Stellvertreterkrieg am Bruderholz – bis Wessels der Kragen platzt

Eigentlich ging es im Grossen Rat um einen Kredit für Tramschienen und Haltestellen auf dem Bruderholz. Daraus wurde eine emotionale Debatte um Lädelisterben, Parkplätze und hohe Trottoirs.

Eine Grundsatzdebatte um das Behindertengleichstellungsgesetz wurde Hans-Peter Wessels zu viel.

Hans-Peter Wessels ist nicht bekannt dafür, ein Griesgram zu sein. Bei der Grossrats-Debatte um die Sanierung der Tramschienen aufs Bruderholz und damit auch den Umbau der Haltestellen für knapp 24 Millionen Franken verfinsterte sich seine Miene aber zusehends, bis ihm am Ende der Kragen platzte: «Ich bin beschämt von Ihren Voten, die in diesem Haus fielen. Ich möchte Ihnen keine Behindertenfeindlichkeit unterstellen, aber Unwissenheit.»
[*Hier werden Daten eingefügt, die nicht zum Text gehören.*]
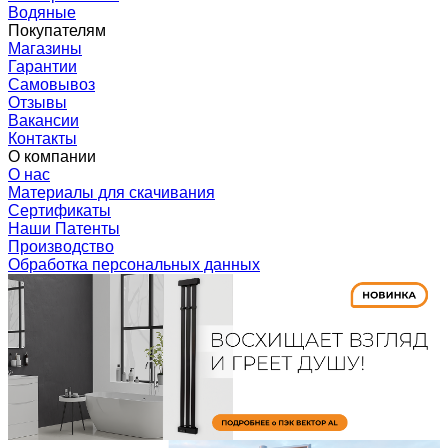
Водяные
Покупателям
Магазины
Гарантии
Самовывоз
Отзывы
Вакансии
Контакты
О компании
О нас
Материалы для скачивания
Сертификаты
Наши Патенты
Производство
Обработка персональных данных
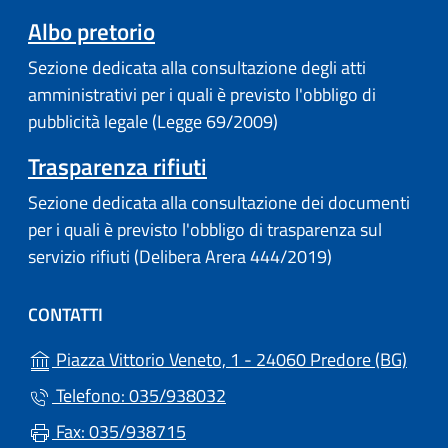
(apre in un'altra scheda).
Albo pretorio
Sezione dedicata alla consultazione degli atti
amministrativi per i quali è previsto l'obbligo di
pubblicità legale (Legge 69/2009)
Trasparenza rifiuti
Sezione dedicata alla consultazione dei documenti
per i quali è previsto l'obbligo di trasparenza sul
servizio rifiuti (Delibera Arera 444/2019)
CONTATTI
(apre
Piazza Vittorio Veneto, 1 - 24060 Predore (BG)
Telefono: 035/938032
Fax: 035/938715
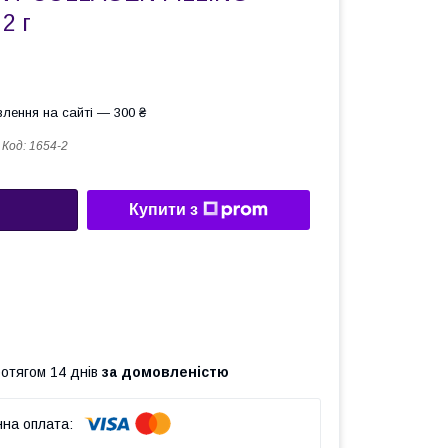
2 г
лення на сайті — 300 ₴
Код:
1654-2
Купити з
ротягом 14 днів
за домовленістю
Grund für die harschen Worte war eine zweistündige Debatte über die Haltestelle an der Airolostrasse auf dem Bruderholz. Soll diese behindertengerecht umgebaut oder aufgehoben werden? Welch exotischen Wendungen die Diskussion nahm, zeigte das ungewohnte Votum des FDP-Fraktionssprechers Erich Bucher, selbst Bruderholz-Bewohner: «Mit der Verschiebung der Airolostrasse-Haltestelle schaden Sie dem Service public. Wir wehren uns gegen den Abbau auf dem Bruderholz.»

Sein Plädoyer kam, nachdem Verkehrsdirektor Wessels vorgerechnet hatte, wie wenig die Airolohaltestelle von den ÖV-Benutzern benutzt wird: «Von den 92 Basler Tramhaltestellen gibt es nur eine, die noch weniger frequentiert wird als jene an der Airolostrasse.» Zeitenweise würden in zehn Trams insgesamt ein bis zwei Passagiere zu- oder aussteigen.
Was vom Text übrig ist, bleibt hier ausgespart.